Work task → From the data, copy out every line in which the word "camera" appears.

[Page layout parsing data]
----------------
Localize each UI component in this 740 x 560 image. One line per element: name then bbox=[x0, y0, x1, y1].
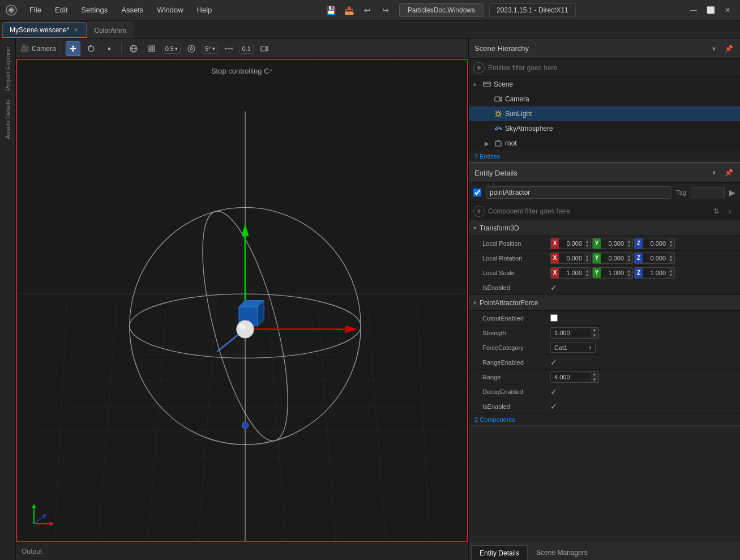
tab-coloranim[interactable]: ColorAnim bbox=[87, 22, 133, 38]
range-arrows[interactable]: ▲▼ bbox=[591, 372, 598, 382]
local-scale-z-input[interactable] bbox=[643, 270, 668, 276]
undo-button[interactable]: ↩ bbox=[360, 2, 375, 18]
menu-edit[interactable]: Edit bbox=[49, 3, 73, 16]
cutoutenabled-checkbox[interactable] bbox=[550, 314, 558, 322]
local-position-z-input[interactable] bbox=[643, 240, 668, 247]
local-position-x-input[interactable] bbox=[559, 240, 584, 247]
tree-item-skyatmosphere[interactable]: SkyAtmosphere bbox=[469, 121, 740, 136]
local-rotation-y-field: Y ▲▼ bbox=[592, 253, 633, 264]
svg-line-77 bbox=[500, 116, 501, 117]
collapse-details-button[interactable]: ▾ bbox=[708, 167, 720, 178]
local-position-value: X ▲▼ Y ▲▼ Z bbox=[550, 238, 735, 249]
sidebar-item-assets-details[interactable]: Assets Details bbox=[3, 96, 12, 143]
local-position-z-spin[interactable]: ▲▼ bbox=[668, 238, 674, 249]
local-scale-x-input[interactable] bbox=[559, 270, 584, 276]
transform-isenabled-row: IsEnabled ✓ bbox=[469, 280, 740, 295]
menu-settings[interactable]: Settings bbox=[75, 3, 113, 16]
decayenabled-check: ✓ bbox=[550, 387, 557, 396]
collapse-hierarchy-button[interactable]: ▾ bbox=[708, 43, 720, 54]
hierarchy-tree: ▾ Scene Camer bbox=[469, 77, 740, 151]
pointattractorforce-header[interactable]: ▾ PointAttractorForce bbox=[469, 295, 740, 311]
comp-filter-icons: ⇅ ↕ bbox=[711, 206, 735, 217]
local-rotation-x-input[interactable] bbox=[559, 255, 584, 262]
local-position-row: Local Position X ▲▼ Y ▲▼ bbox=[469, 236, 740, 251]
angle-dropdown[interactable]: 5° ▾ bbox=[202, 44, 218, 54]
btab-entity-details[interactable]: Entity Details bbox=[471, 545, 528, 560]
restore-button[interactable]: ⬜ bbox=[703, 2, 718, 18]
paf-collapse-icon: ▾ bbox=[473, 300, 476, 306]
menu-help[interactable]: Help bbox=[191, 3, 218, 16]
minimize-button[interactable]: — bbox=[686, 2, 701, 18]
local-position-y-spin[interactable]: ▲▼ bbox=[626, 238, 632, 249]
rz-label: Z bbox=[635, 253, 643, 263]
local-rotation-z-spin[interactable]: ▲▼ bbox=[668, 253, 674, 263]
local-rotation-x-spin[interactable]: ▲▼ bbox=[584, 253, 591, 263]
save-button[interactable]: 💾 bbox=[323, 2, 339, 18]
run-entity-icon[interactable]: ▶ bbox=[729, 188, 735, 197]
local-scale-value: X ▲▼ Y ▲▼ Z bbox=[550, 267, 735, 279]
tree-item-scene[interactable]: ▾ Scene bbox=[469, 77, 740, 92]
close-button[interactable]: ✕ bbox=[720, 2, 735, 18]
btab-scene-managers[interactable]: Scene Managers bbox=[528, 545, 596, 560]
entities-filter-input[interactable] bbox=[488, 64, 735, 72]
local-position-y-input[interactable] bbox=[601, 240, 626, 247]
tab-myscene[interactable]: MyScene.wescene* ✕ bbox=[2, 22, 87, 38]
doc-name-button[interactable]: ParticlesDoc.Windows bbox=[399, 3, 484, 17]
sidebar-item-project-explorer[interactable]: Project Explorer bbox=[3, 43, 12, 94]
svg-point-47 bbox=[130, 207, 361, 444]
svg-line-28 bbox=[99, 297, 117, 541]
svg-point-48 bbox=[130, 294, 361, 358]
filter-options-icon[interactable]: ↕ bbox=[724, 206, 735, 217]
tab-myscene-label: MyScene.wescene* bbox=[10, 26, 69, 34]
local-scale-z-spin[interactable]: ▲▼ bbox=[668, 268, 674, 278]
scene-hierarchy-title: Scene Hierarchy bbox=[474, 44, 529, 53]
angle-toggle-button[interactable] bbox=[184, 41, 199, 56]
rx-label: X bbox=[551, 253, 559, 263]
strength-arrows[interactable]: ▲▼ bbox=[591, 328, 598, 338]
local-scale-y-spin[interactable]: ▲▼ bbox=[626, 268, 632, 278]
distance-toggle-button[interactable] bbox=[221, 41, 236, 56]
tree-item-camera[interactable]: Camera bbox=[469, 92, 740, 106]
camera-options-button[interactable] bbox=[257, 41, 272, 56]
local-rotation-y-input[interactable] bbox=[601, 255, 626, 262]
rotate-tool-button[interactable] bbox=[84, 41, 99, 56]
redo-button[interactable]: ↪ bbox=[378, 2, 393, 18]
pin-details-button[interactable]: 📌 bbox=[723, 167, 734, 178]
svg-marker-54 bbox=[345, 326, 358, 334]
add-component-button[interactable]: + bbox=[473, 206, 485, 217]
menu-file[interactable]: File bbox=[24, 3, 47, 16]
transform3d-header[interactable]: ▾ Transform3D bbox=[469, 220, 740, 236]
local-scale-x-spin[interactable]: ▲▼ bbox=[584, 268, 591, 278]
range-input[interactable] bbox=[551, 374, 591, 381]
menu-window[interactable]: Window bbox=[151, 3, 189, 16]
entity-name-input[interactable] bbox=[486, 186, 671, 199]
distance-dropdown[interactable]: 0.1 bbox=[239, 44, 254, 54]
tag-input[interactable] bbox=[691, 187, 725, 198]
menu-assets[interactable]: Assets bbox=[116, 3, 149, 16]
components-scroll-area[interactable]: ▾ Transform3D Local Position X ▲▼ bbox=[469, 220, 740, 542]
forcecategory-dropdown[interactable]: Cat1 ▾ bbox=[550, 343, 596, 353]
local-scale-y-input[interactable] bbox=[601, 270, 626, 276]
add-entity-button[interactable]: + bbox=[473, 62, 485, 74]
local-rotation-row: Local Rotation X ▲▼ Y ▲▼ bbox=[469, 251, 740, 266]
strength-input[interactable] bbox=[551, 330, 591, 336]
share-button[interactable]: 📤 bbox=[341, 2, 357, 18]
scale-tool-button[interactable] bbox=[102, 41, 117, 56]
tree-item-root[interactable]: ▶ root bbox=[469, 136, 740, 151]
snap-button[interactable] bbox=[144, 41, 159, 56]
local-rotation-z-input[interactable] bbox=[643, 255, 668, 262]
entity-enabled-checkbox[interactable] bbox=[473, 189, 481, 196]
viewport[interactable]: Stop controlling C↑ bbox=[16, 59, 468, 542]
world-space-button[interactable] bbox=[126, 41, 141, 56]
tree-item-sunlight[interactable]: SunLight bbox=[469, 106, 740, 121]
local-rotation-y-spin[interactable]: ▲▼ bbox=[626, 253, 632, 263]
local-position-x-spin[interactable]: ▲▼ bbox=[584, 238, 591, 249]
y-label: Y bbox=[593, 238, 601, 249]
tab-myscene-close[interactable]: ✕ bbox=[72, 26, 79, 33]
filter-sort-icon[interactable]: ⇅ bbox=[711, 206, 722, 217]
pin-hierarchy-button[interactable]: 📌 bbox=[723, 43, 734, 54]
speed-dropdown[interactable]: 0.5 ▾ bbox=[162, 44, 181, 54]
move-tool-button[interactable] bbox=[66, 41, 80, 56]
comp-filter-input[interactable] bbox=[488, 207, 707, 215]
svg-rect-3 bbox=[108, 48, 110, 50]
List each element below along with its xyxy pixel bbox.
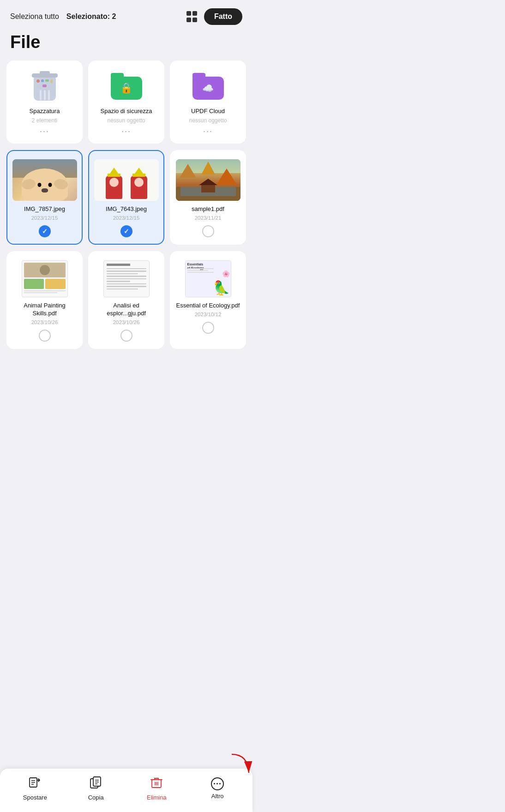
folder-cloud-subtitle: nessun oggetto — [189, 117, 227, 124]
header: Seleziona tutto Selezionato: 2 Fatto — [0, 0, 252, 30]
sample1-thumb — [176, 159, 240, 201]
file-img7857-check[interactable]: ✓ — [39, 225, 51, 237]
file-analisi-date: 2023/10/26 — [113, 319, 140, 325]
file-animal-check[interactable] — [39, 330, 51, 342]
file-animal-name: Animal Painting Skills.pdf — [12, 302, 77, 318]
check-icon: ✓ — [42, 228, 48, 235]
pdf-files-grid: Animal Painting Skills.pdf 2023/10/26 An… — [0, 251, 252, 349]
file-sample1-check[interactable] — [202, 225, 214, 237]
file-sample1[interactable]: sample1.pdf 2023/11/21 — [170, 150, 246, 245]
folder-cloud[interactable]: ☁️ UPDF Cloud nessun oggetto ··· — [170, 60, 246, 144]
file-img7643-name: IMG_7643.jpeg — [106, 205, 147, 213]
folder-trash-more[interactable]: ··· — [40, 126, 49, 136]
check-icon: ✓ — [124, 228, 129, 235]
file-img7643[interactable]: IMG_7643.jpeg 2023/12/15 ✓ — [88, 150, 164, 245]
file-analisi[interactable]: Analisi ed esplor...gju.pdf 2023/10/26 — [88, 251, 164, 349]
folder-cloud-name: UPDF Cloud — [191, 108, 225, 115]
security-icon-wrapper: 🔒 — [110, 70, 143, 103]
image-files-grid: IMG_7857.jpeg 2023/12/15 ✓ — [0, 150, 252, 245]
trash-icon-wrapper — [28, 70, 61, 103]
grid-icon — [186, 11, 198, 22]
select-all-button[interactable]: Seleziona tutto — [10, 12, 59, 21]
img7643-thumb — [94, 159, 159, 201]
analisi-thumb — [103, 260, 150, 297]
animal-painting-thumb — [22, 260, 68, 297]
file-sample1-date: 2023/11/21 — [195, 215, 222, 221]
file-ecology-check[interactable] — [202, 322, 214, 334]
folder-security[interactable]: 🔒 Spazio di sicurezza nessun oggetto ··· — [88, 60, 164, 144]
file-analisi-name: Analisi ed esplor...gju.pdf — [94, 302, 159, 318]
file-img7857-name: IMG_7857.jpeg — [24, 205, 65, 213]
folder-security-subtitle: nessun oggetto — [107, 117, 145, 124]
file-img7857-date: 2023/12/15 — [31, 215, 58, 221]
parrot-icon: 🦜 — [213, 280, 230, 296]
page-title: File — [0, 30, 252, 60]
cloud-icon-wrapper: ☁️ — [192, 70, 225, 103]
folder-trash[interactable]: Spazzatura 2 elementi ··· — [6, 60, 83, 144]
done-button[interactable]: Fatto — [204, 8, 242, 25]
selected-count: Selezionato: 2 — [66, 12, 116, 21]
folder-security-more[interactable]: ··· — [121, 126, 131, 136]
grid-view-button[interactable] — [186, 11, 198, 22]
file-animal-date: 2023/10/26 — [31, 319, 58, 325]
file-img7857[interactable]: IMG_7857.jpeg 2023/12/15 ✓ — [6, 150, 83, 245]
file-ecology[interactable]: Essentialsof Ecology 🦜 🌸 Essential of Ec… — [170, 251, 246, 349]
folder-trash-name: Spazzatura — [30, 108, 60, 115]
file-analisi-check[interactable] — [120, 330, 132, 342]
file-img7643-check[interactable]: ✓ — [120, 225, 132, 237]
file-sample1-name: sample1.pdf — [192, 205, 224, 213]
img7857-thumb — [12, 159, 77, 201]
folder-cloud-more[interactable]: ··· — [203, 126, 213, 136]
file-ecology-name: Essential of Ecology.pdf — [176, 302, 240, 310]
file-img7643-date: 2023/12/15 — [113, 215, 140, 221]
file-ecology-date: 2023/10/12 — [195, 312, 222, 317]
file-animal-painting[interactable]: Animal Painting Skills.pdf 2023/10/26 — [6, 251, 83, 349]
folder-trash-subtitle: 2 elementi — [32, 117, 57, 124]
folder-security-name: Spazio di sicurezza — [101, 108, 152, 115]
flowers-icon: 🌸 — [222, 270, 230, 277]
header-left: Seleziona tutto Selezionato: 2 — [10, 12, 116, 21]
system-folders-grid: Spazzatura 2 elementi ··· 🔒 Spazio di si… — [0, 60, 252, 144]
ecology-thumb: Essentialsof Ecology 🦜 🌸 — [185, 260, 231, 297]
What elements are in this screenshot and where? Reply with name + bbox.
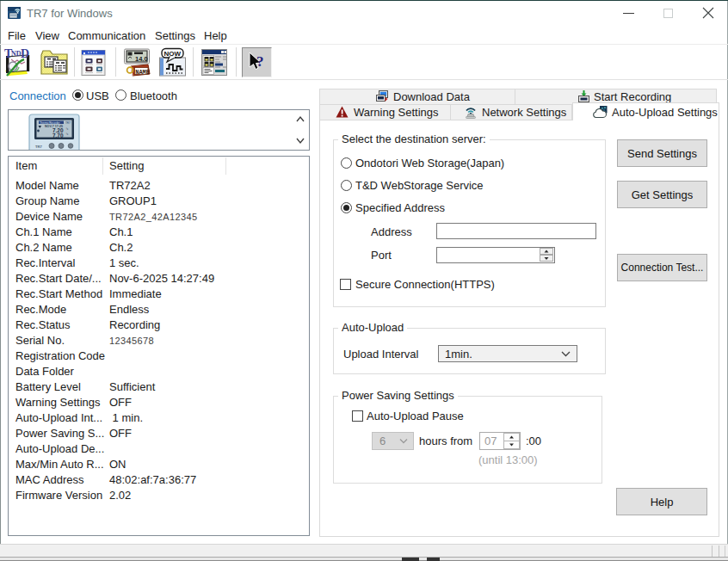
----------------
Solution to this problem →
tree-item-camera[interactable]: Camera bbox=[469, 92, 740, 106]
camera-options-button[interactable] bbox=[257, 41, 272, 56]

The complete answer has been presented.